Required work:
Everything in the data below is left aside except the lines from the one containing "équipe de conseillers" through the one containing "לפרטים ורכישה"; repeat those exactly.
=-=-=
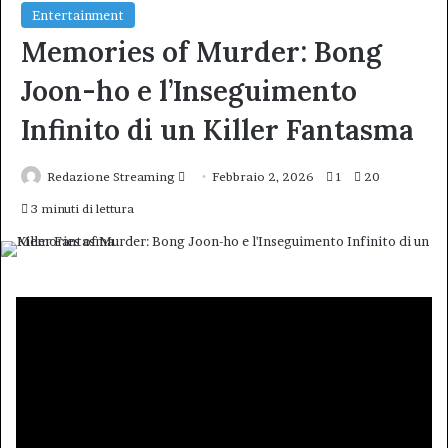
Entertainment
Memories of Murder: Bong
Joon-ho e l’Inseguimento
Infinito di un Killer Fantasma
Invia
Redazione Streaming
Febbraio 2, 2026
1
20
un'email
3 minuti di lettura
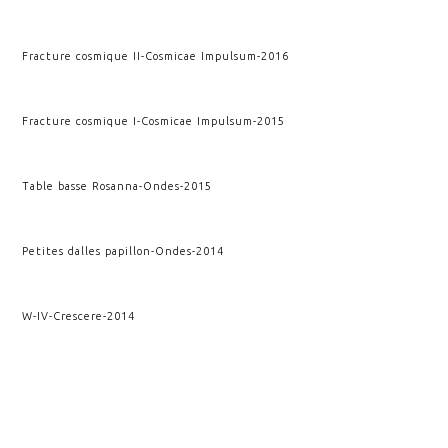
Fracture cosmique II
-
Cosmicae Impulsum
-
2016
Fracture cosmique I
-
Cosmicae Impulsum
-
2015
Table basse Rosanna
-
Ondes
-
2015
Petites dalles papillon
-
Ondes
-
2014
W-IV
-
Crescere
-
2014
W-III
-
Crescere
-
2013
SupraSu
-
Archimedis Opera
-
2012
=-=-=
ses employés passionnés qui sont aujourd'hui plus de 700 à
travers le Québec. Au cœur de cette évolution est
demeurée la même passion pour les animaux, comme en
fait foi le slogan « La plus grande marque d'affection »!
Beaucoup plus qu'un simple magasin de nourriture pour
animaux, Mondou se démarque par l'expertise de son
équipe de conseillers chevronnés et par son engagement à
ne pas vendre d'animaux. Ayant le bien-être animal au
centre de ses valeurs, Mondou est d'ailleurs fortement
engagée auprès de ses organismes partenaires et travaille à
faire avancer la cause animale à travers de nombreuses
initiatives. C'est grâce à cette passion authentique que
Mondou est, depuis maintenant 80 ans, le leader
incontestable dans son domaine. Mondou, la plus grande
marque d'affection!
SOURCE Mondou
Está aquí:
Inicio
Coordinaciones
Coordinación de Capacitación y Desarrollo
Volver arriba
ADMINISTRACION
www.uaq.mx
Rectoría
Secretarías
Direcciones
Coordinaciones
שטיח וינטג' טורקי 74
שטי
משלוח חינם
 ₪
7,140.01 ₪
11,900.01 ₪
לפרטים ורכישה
=-=-=
Result of the exercise:
équipe de conseillers chevronnés et par son engagement à
ne pas vendre d'animaux. Ayant le bien-être animal au
centre de ses valeurs, Mondou est d'ailleurs fortement
engagée auprès de ses organismes partenaires et travaille à
faire avancer la cause animale à travers de nombreuses
initiatives. C'est grâce à cette passion authentique que
Mondou est, depuis maintenant 80 ans, le leader
incontestable dans son domaine. Mondou, la plus grande
marque d'affection!
SOURCE Mondou
Está aquí:
Inicio
Coordinaciones
Coordinación de Capacitación y Desarrollo
Volver arriba
ADMINISTRACION
www.uaq.mx
Rectoría
Secretarías
Direcciones
Coordinaciones
שטיח וינטג' טורקי 74
שטי
משלוח חינם
 ₪
7,140.01 ₪
11,900.01 ₪
לפרטים ורכישה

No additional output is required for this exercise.